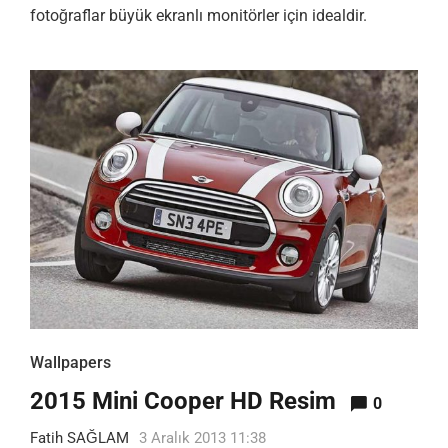
fotoğraflar büyük ekranlı monitörler için idealdir.
Wallpapers
2015 Mini Cooper HD Resim
0
Fatih SAĞLAM
3 Aralık 2013 11:38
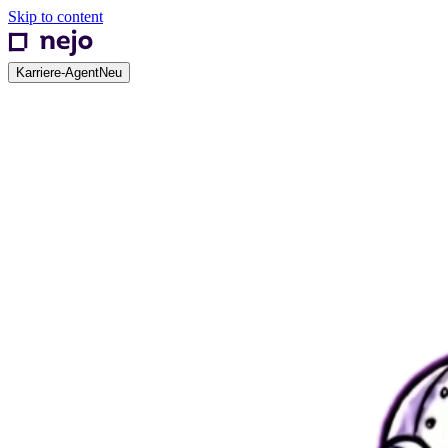
Skip to content
Karriere-Agent
Neu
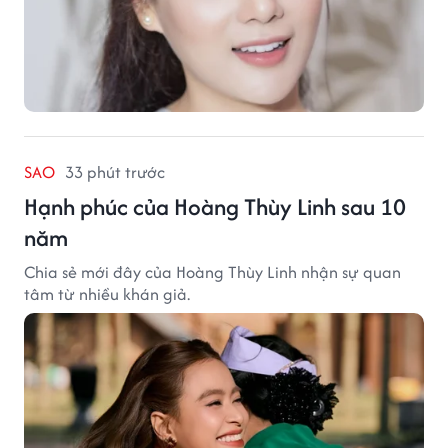
SAO
33 phút trước
Hạnh phúc của Hoàng Thùy Linh sau 10
năm
Chia sẻ mới đây của Hoàng Thùy Linh nhận sự quan
tâm từ nhiều khán giả.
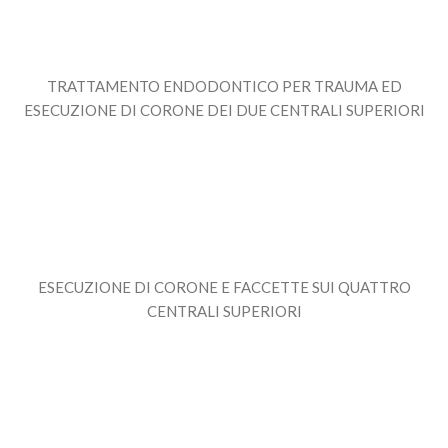
TRATTAMENTO ENDODONTICO PER TRAUMA ED
ESECUZIONE DI CORONE DEI DUE CENTRALI SUPERIORI
ESECUZIONE DI CORONE E FACCETTE SUI QUATTRO
CENTRALI SUPERIORI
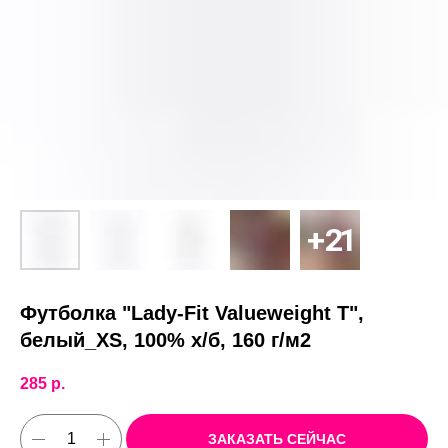
Футболка "Lady-Fit Valueweight T",
белый_XS, 100% х/б, 160 г/м2
285
р.
ЗАКАЗАТЬ СЕЙЧАС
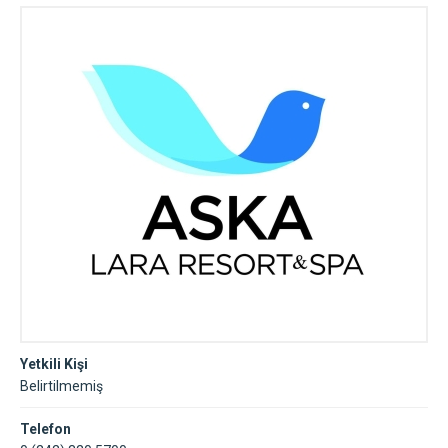
Yetkili Kişi
Belirtilmemiş
Telefon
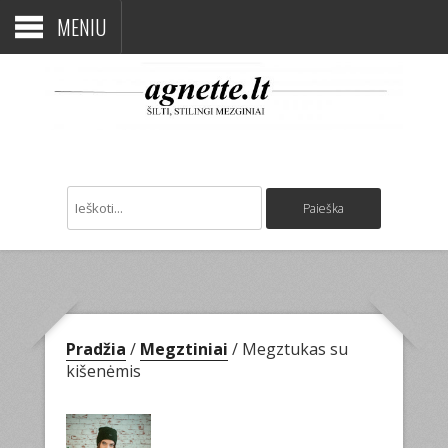
MENIU
Pradžia
/
Megztiniai
/ Megztukas su
kišenėmis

=-=-=

Make a tally of the lines in this data that include the string "Thùy", and answer with that tally alone.

**Exercise result**
2